The most critical factor in a partnership's success? The right people. Cohen said that great partners exhibit specific characteristics and attributes that make them well-suited to participate in a partnership. We need "people who enjoy taking on a challenge and are comfortable working in an unstructured manner; people who judge their success based on something other than making money or climbing the career ladder; people who drive professional and personal fulfillment from solving big problems;" and those who are naturally collaborative, diplomatic, and facile at working across cultures and sectors.
Schmida agreed. Those who possess strong soft skills and empathy tend to excel at cross-sector collaboration. "When you are in a long-term partnership, you're going to hit bumps in the road" based on the ups and downs of each organization, he said. "Having empathy and helping each other navigate these is incredibly important."

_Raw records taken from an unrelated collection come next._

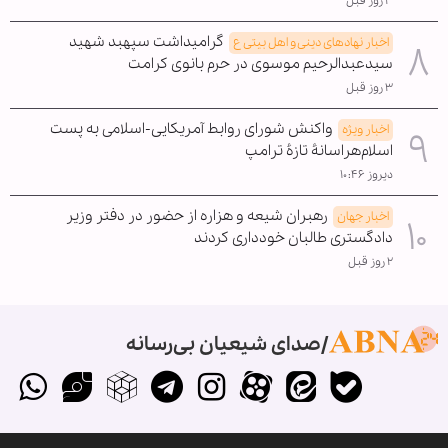
۳ روز قبل
گرامیداشت سپهبد شهید
اخبار نهادهای دینی و اهل بیتی ع
سیدعبدالرحیم موسوی در حرم بانوی کرامت
۳ روز قبل
واکنش شورای روابط آمریکایی-اسلامی به پست
اخبار ویژه
اسلام‌هراسانۀ تازۀ ترامپ
دیروز ۱۰:۴۶
رهبران شیعه و هزاره از حضور در دفتر وزیر
اخبار جهان
دادگستری طالبان خودداری کردند
۲ روز قبل
صدای شیعیان بی‌رسانه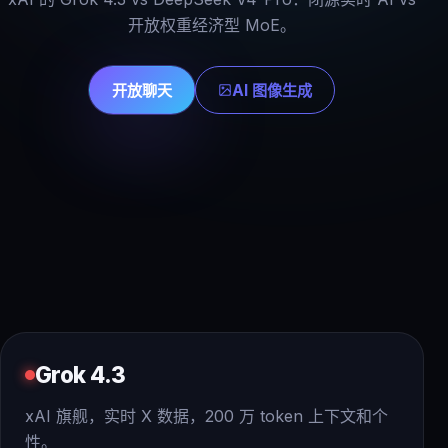
开放权重经济型 MoE。
开放聊天
AI 图像生成
Grok 4.3
xAI 旗舰，实时 X 数据，200 万 token 上下文和个
性。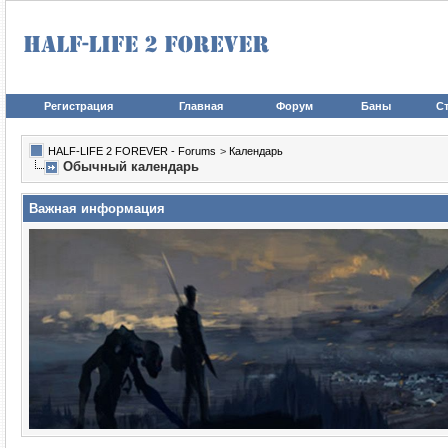
Регистрация
Главная
Форум
Баны
Ст
HALF-LIFE 2 FOREVER - Forums
>
Календарь
Обычный календарь
Важная информация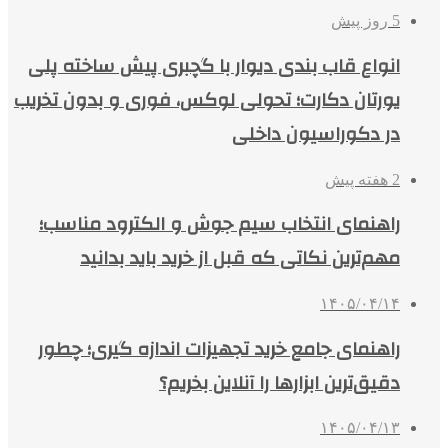
5 روز پیش
انواع قاب بندی دیوار با گچبری پیش ساخته پلی
یورتان دکارت؛ تحولی لوکس، فوری و بدون تخریب
در دکوراسیون داخلی
2 هفته پیش
راهنمای انتخاب سیم جوش و الکترود مناسب؛
مهم‌ترین نکاتی که قبل از خرید باید بدانید
۱۴۰۵/۰۴/۱۴
راهنمای جامع خرید تجهیزات اندازه گیری؛ چطور
دقیق‌ترین ابزارها را آنلاین بخریم؟
۱۴۰۵/۰۴/۱۳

As COVID-19 awakens the world to the importance of global health investment and collaboration, practitioners are increasingly turning to partnerships to achieve meaningful outcomes. When partners take the time to define a sound methodology, employ empathy and inclusivity, and align on vision and goals, they are far more likely to overcome challenges and scale their successes. While the path is rarely easy or straightforward, great partnerships can and do deliver unprecedented results for patients, communities, and practitioners in countries around the world.
Solving today’s global health challenges demands creativity and collaboration. To fight infectious diseases such as COVID-19 and noncommunicable diseases like diabetes and hypertension, we need partnerships that span sectors and continents and partners who leverage the influence and resources of governments, companies, and NGOs to address cross-cutting health challenges that no one organization can solve alone.